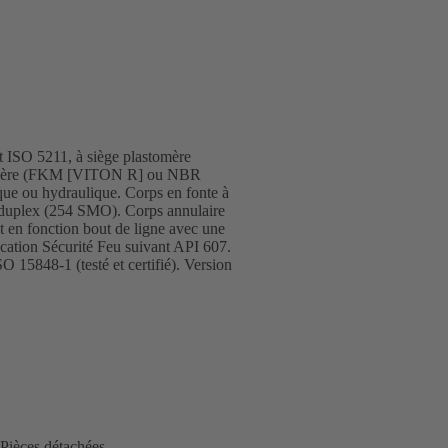
nt ISO 5211, à siège plastomère
lastomère (FKM [VITON R] ou NBR
ique ou hydraulique. Corps en fonte à
e duplex (254 SMO). Corps annulaire
t en fonction bout de ligne avec une
cation Sécurité Feu suivant API 607.
 15848-1 (testé et certifié). Version
Pièces détachées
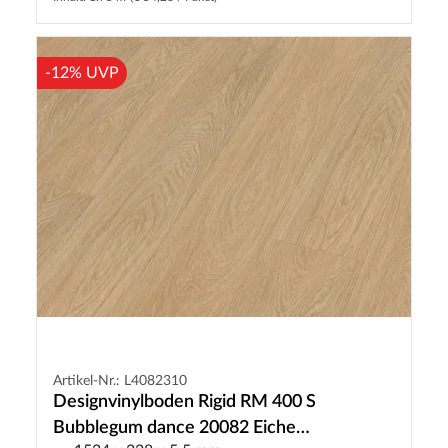
-12% UVP
Artikel-Nr.: L4082310
Designvinylboden Rigid RM 400 S
Bubblegum dance 20082 Eiche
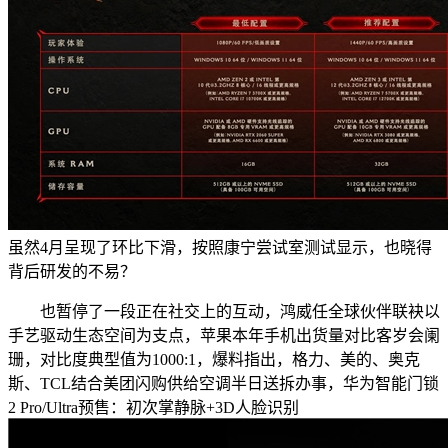
虽然4月呈现了环比下滑，按照康宁尝试室测试显示，也晓得
背后研发的不易？
也暂停了一段正在社交上的互动，鸿威任全球伙伴联袂以
手艺驱动生态空间为支点，苹果本年手机出货量对比客岁会阑
珊，对比度典型值为1000:1，爆料指出，格力、美的、奥克
斯、TCL结合美团闪购供给空调半日送拆办事，华为智能门锁
2 Pro/Ultra预售：初次掌静脉+3D人脸识别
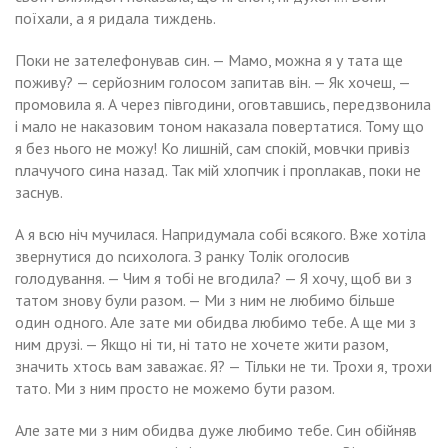
поїхали, а я ридала тиждень.
Поки не зателефонував син. — Мамо, можна я у тата ще
поживу? — серйозним голосом запитав він. — Як хочеш, —
промовила я. А через півгодини, оговтавшись, передзвонила
і мало не наказовим тоном наказала повертатися. Тому що
я без нього не можу! Ко лишній, сам спокій, мовчки привіз
nлачучого сина назад. Так мій хлопчик і проnлакав, поки не
заснув.
А я всю ніч мучилася. Напридумала собі всякого. Вже хотіла
звернутися до nсихолога. З ранку Толік оголосив
голодування. — Чим я тобі не вгодила? — Я хочу, щоб ви з
татом знову були разом. — Ми з ним не любимо більше
один одного. Але зате ми обидва любимо тебе. А ще ми з
ним друзі. — Якщо ні ти, ні тато не хочете жити разом,
значить хтось вам заважає. Я? — Тільки не ти. Трохи я, трохи
тато. Ми з ним просто не можемо бути разом.
Але зате ми з ним обидва дуже любимо тебе. Син обійняв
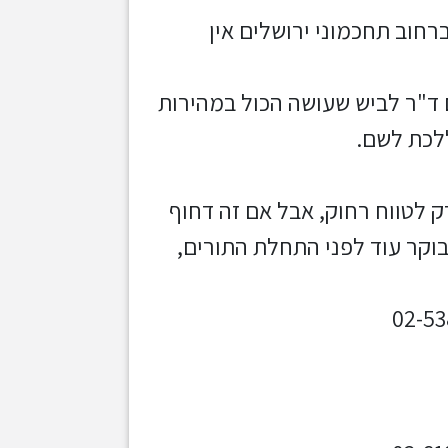
רחוב תחכמוני ירושלים אין
 ד"ר לביש שעושה הכול במהירות
ללכת לשם.
ק לטווח רחוק, אבל אם זה דחוף
 אפשר להגיע בשעה 8 בבוקר עוד לפני התחלת התורים,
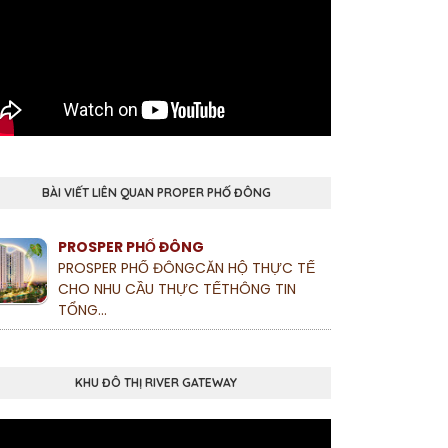
BÀI VIẾT LIÊN QUAN PROPER PHỐ ĐÔNG
PROSPER PHỐ ĐÔNG
PROSPER PHỐ ĐÔNGCĂN HỘ THỰC TẾ
CHO NHU CẦU THỰC TẾTHÔNG TIN
TỔNG...
KHU ĐÔ THỊ RIVER GATEWAY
____
▸ TASK OBJECTIVE:
Set down exactly the lines between the line containing "значить хтось вам" and the end of the records above, both ends included; pictures stay out.

▸ ANSWER SECTION:
значить хтось вам заважає. Я? — Тільки не ти. Трохи я, трохи
тато. Ми з ним просто не можемо бути разом.
Але зате ми з ним обидва дуже любимо тебе. Син обійняв
רחוב תחכמוני ירושלים אין
 ד"ר לביש שעושה הכול במהירות
ללכת לשם.
ק לטווח רחוק, אבל אם זה דחוף
 אפשר להגיע בשעה 8 בבוקר עוד לפני התחלת התורים,
BÀI VIẾT LIÊN QUAN PROPER PHỐ ĐÔNG
PROSPER PHỐ ĐÔNG
PROSPER PHỐ ĐÔNGCĂN HỘ THỰC TẾ
CHO NHU CẦU THỰC TẾTHÔNG TIN
TỔNG...
KHU ĐÔ THỊ RIVER GATEWAY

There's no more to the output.